Il 44enne era già da tempo in lista d’attesa per essere inserito in Cta (Comunità Terapeutica Assistita), in quanto affetto da “psicosi Nas in soggetto con disturbo di personalità borderline e abuso di alcolici” e per tale ragione nel carcere di Caltagirone era sottoposto al regime della “grande sorveglianza” al fine di evitare e prevenire episodi di autolesionismo. Ma nulla da fare.
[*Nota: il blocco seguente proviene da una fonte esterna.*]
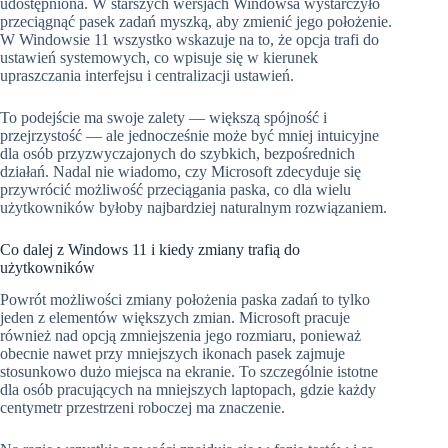
udostępniona. W starszych wersjach Windowsa wystarczyło
przeciągnąć pasek zadań myszką, aby zmienić jego położenie.
W Windowsie 11 wszystko wskazuje na to, że opcja trafi do
ustawień systemowych, co wpisuje się w kierunek
upraszczania interfejsu i centralizacji ustawień.
To podejście ma swoje zalety — większą spójność i
przejrzystość — ale jednocześnie może być mniej intuicyjne
dla osób przyzwyczajonych do szybkich, bezpośrednich
działań. Nadal nie wiadomo, czy Microsoft zdecyduje się
przywrócić możliwość przeciągania paska, co dla wielu
użytkowników byłoby najbardziej naturalnym rozwiązaniem.
Co dalej z Windows 11 i kiedy zmiany trafią do
użytkowników
Powrót możliwości zmiany położenia paska zadań to tylko
jeden z elementów większych zmian. Microsoft pracuje
również nad opcją zmniejszenia jego rozmiaru, ponieważ
obecnie nawet przy mniejszych ikonach pasek zajmuje
stosunkowo dużo miejsca na ekranie. To szczególnie istotne
dla osób pracujących na mniejszych laptopach, gdzie każdy
centymetr przestrzeni roboczej ma znaczenie.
Come detto era un soggetto fragile, con vari disturbi mentali.

Secondo la testimonianza raccolta dall’associazione Antigone, Simone aveva lo sguardo perso nel vuoto, un viso sofferente, e spesso non riusciva a comunicare in modo adeguato, ripetendo monologhi o frasi senza senso, talvolta appariva smarrito perché in stato confusionale, la sua igiene personale era inesistente e sembrava molto più grande dei suoi 44 anni. Talvolta veniva picchiato per divertimento dai bulli del quartiere, e si presentava in giro come una maschera di sangue.

Tutto ciò viene testimoniato da una donna che ha inviato una lettera all’Associazione Antigone. Nella missiva, la signora racconta che a giugno scorso venne a conoscenza di un video che ancora oggi circola su Tik Tok, nel quale si vedeva lo stesso Simone che dormiva in pigiama all’interno di un cassonetto dell’immondizia. Nella scuola dove la donna ha insegnato, nel cuore di S.

Cristoforo, in tanti hanno segnalato la situazione. Lei stessa si è recata in questura e ha mostrato agli agenti il video, dicendo che il soggetto, che talvolta fa uso di alcool, potrebbe non svegliarsi durante la raccolta dei rifiuti, rischiando di essere schiacciato dal compattatore.

Ma le è stato detto che gli stessi non potevano intervenire in quanto nel video non si configurava alcun reato. Così ha dato voce a vari amici e associazioni, ma la situazione è rimasta immutata. Poi ha appreso la tragica notizia. Per lei quasi una morte annunciata, e adesso si domanda, come mai è stato condotto in carcere e non in una comunità di recupero viste le sue condizioni psicofisiche?

Inoltre, come ha fatto a progettare ed eseguire un suicidio senza che nessuno lo vedesse, e tentasse di salvarlo? Questa storia racconta che nella nostra società gli ultimi non vengono tutelati, nel nostro ordinamento penale, per espressa previsione Costituzionale, la pena deve tendere alla rieducazione del reo. E invece Simone in quel carcere ha perso la vita.